A detailed description of the datasets, analysis pipelines and results obtained for the cork oak draft genome assembly can be found in the manuscript published in the journal Scientific Data (https://www.nature.com/articles/sdata201869).

High-throughput sequence data generated in the Illumina platform was used for the assembly of the cork oak draft genome. A mixture of paired-end and mate-pair libraries were produced, to perform the de novo assembly and scaffolding steps, and a total of 10,560,988,448 reads were generated. RNA-seq data was also produced for five cork oak tissues, including xylem, inner bark, phellem, pollen and leaf. The transcriptomic data (1,530,447,601 reads) was subsequently used in the annotation of the draft genome.

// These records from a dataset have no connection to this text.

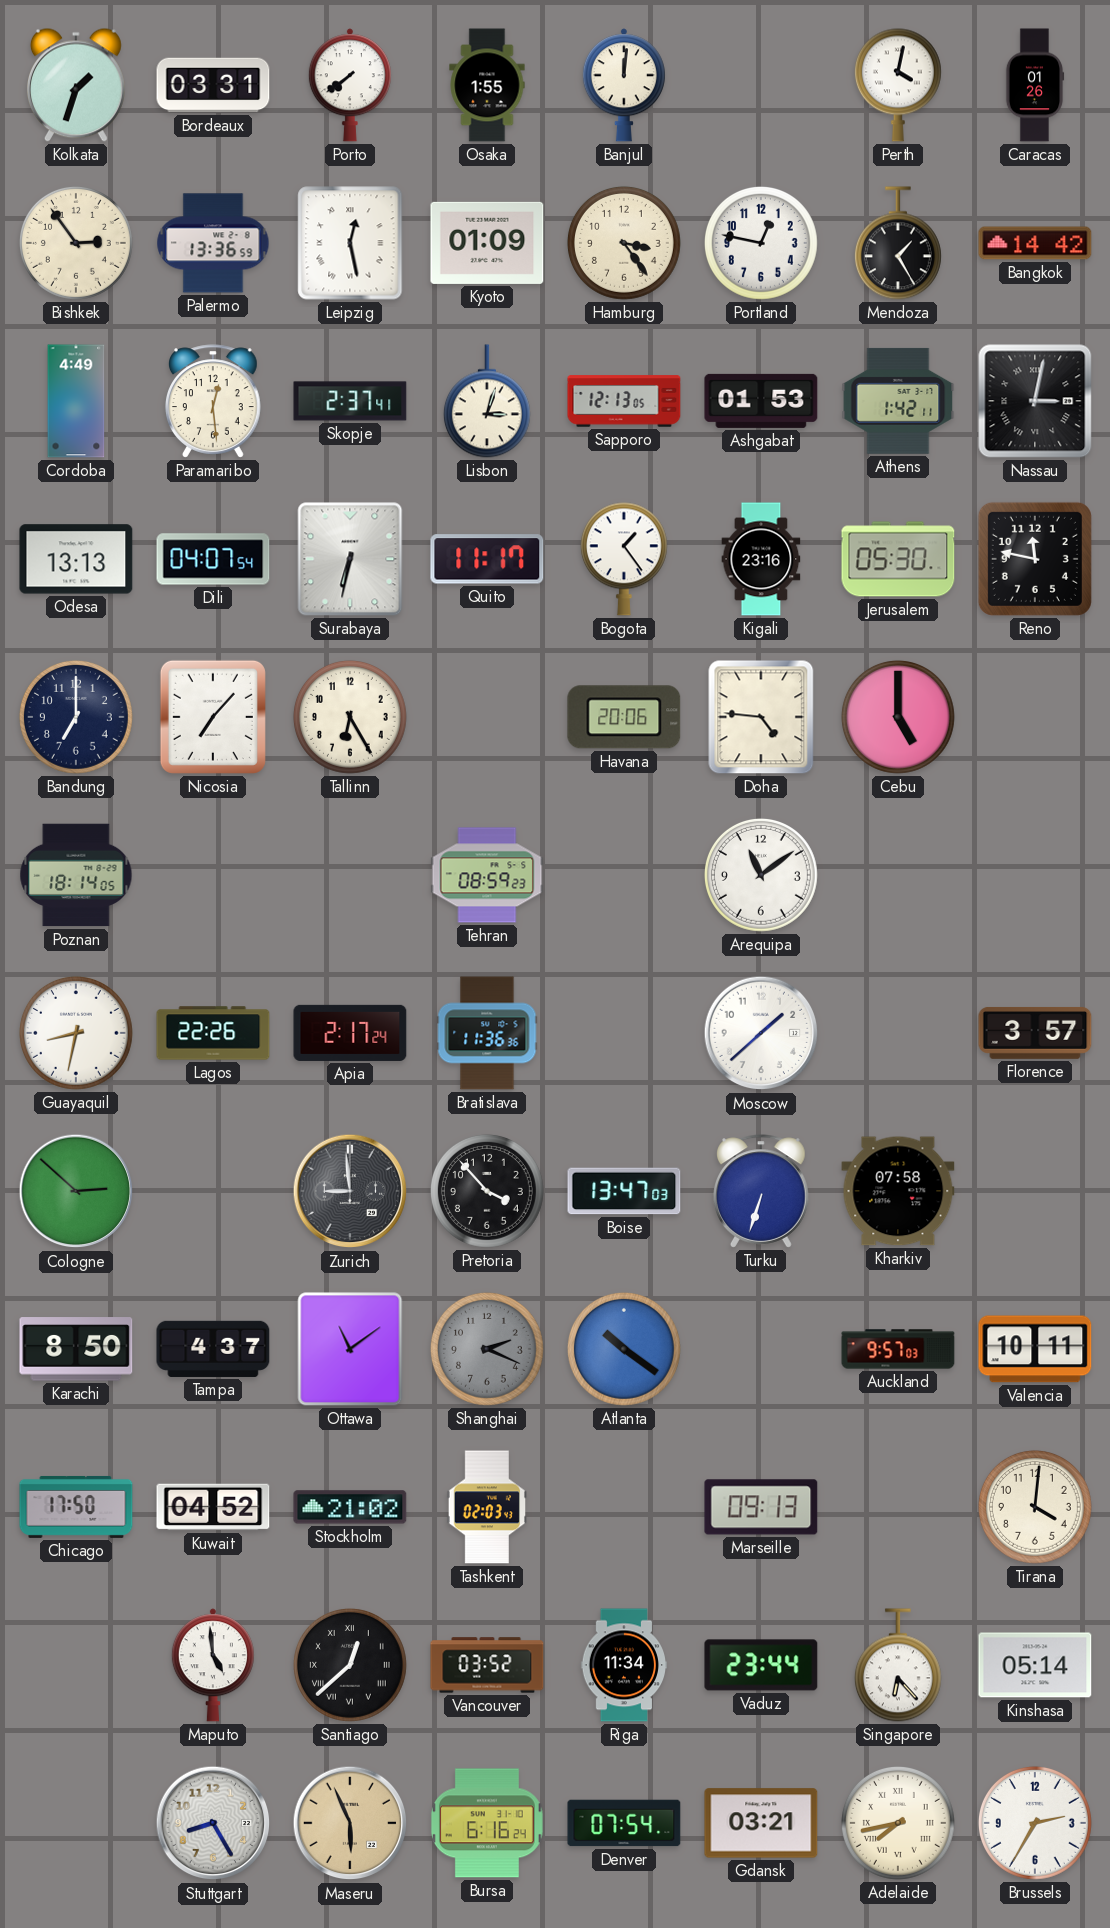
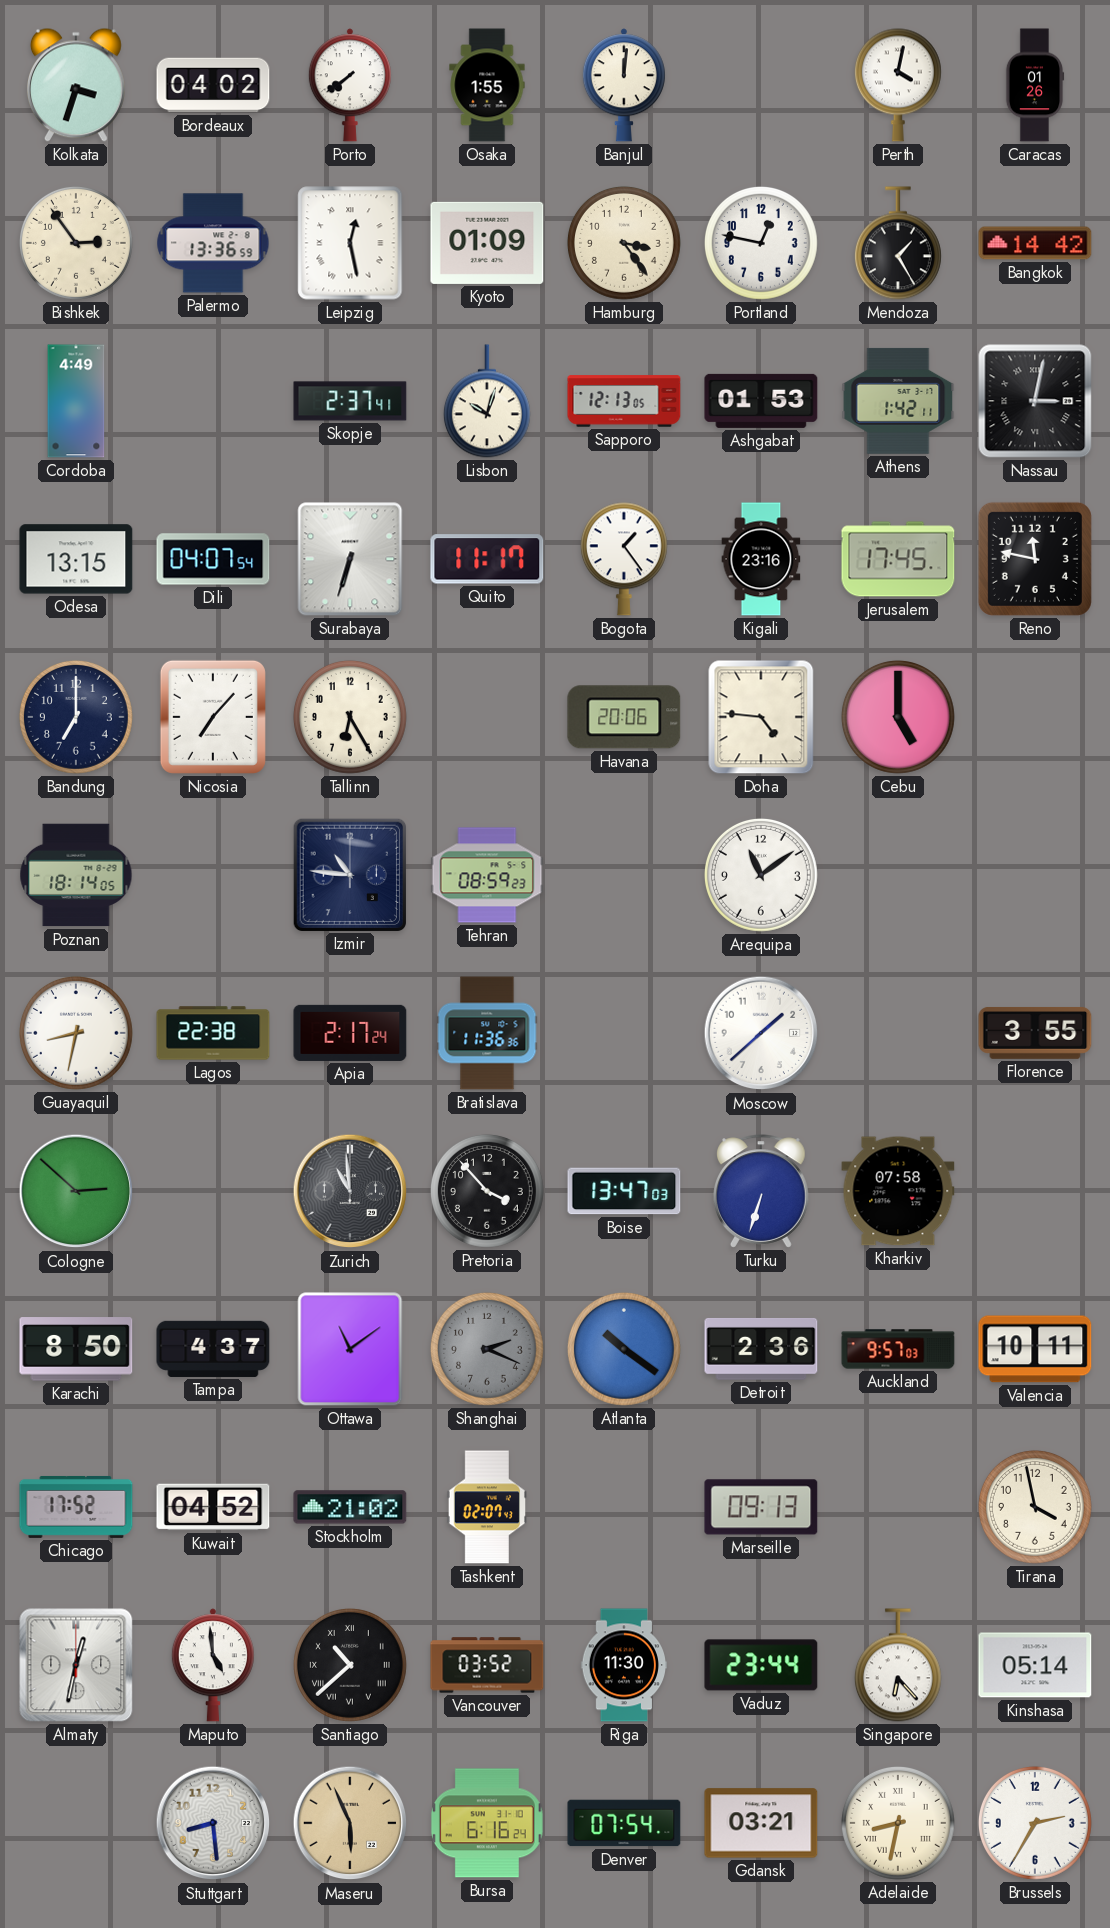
Kolkata: 1:33 -> 3:33
Bordeaux: 03:31 -> 04:02
Paramaribo: 12:29 -> none
Lisbon: 3:03 -> 10:03
Odesa: 13:13 -> 13:15
Surabaya: 6:32 -> 6:33
Jerusalem: 05:30 -> 17:45
Izmir: none -> 10:46
Lagos: 22:26 -> 22:38
Florence: 3:57 -> 3:55
Zurich: 8:59 -> 10:59
Detroit: none -> 2:36
Chicago: 17:50 -> 17:52
Tashkent: 02:03 -> 02:07
Tirana: 4:01 -> 3:58
Almaty: none -> 12:32
Santiago: 12:38 -> 10:38
Riga: 11:34 -> 11:30
Stuttgart: 8:25 -> 8:29
Adelaide: 7:43 -> 8:32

The cork oak draft genome contains 23,344 scaffolds, for an assembly length of 953.3 Mb. The N50 observed was 465.2 Kb, while the longest scaffold was 2,284,287 bp in length. A large percentage of the draft genome was contained in the longer scaffolds. For example, the 2,022 scaffolds with a minimum length of 100 Kb contained 823.7 Mb of the genome, which represented 86.4% of the assembled genome.



Annotation of the draft genome predicted a total of 79,752 genes and 83,814 transcripts, including 33,658 genes validated with RNA-seq data. Functional annotation of the genome was also performed and an InterPro signature assignment was detected for 69,218 transcripts, which represented 82.6% of the total.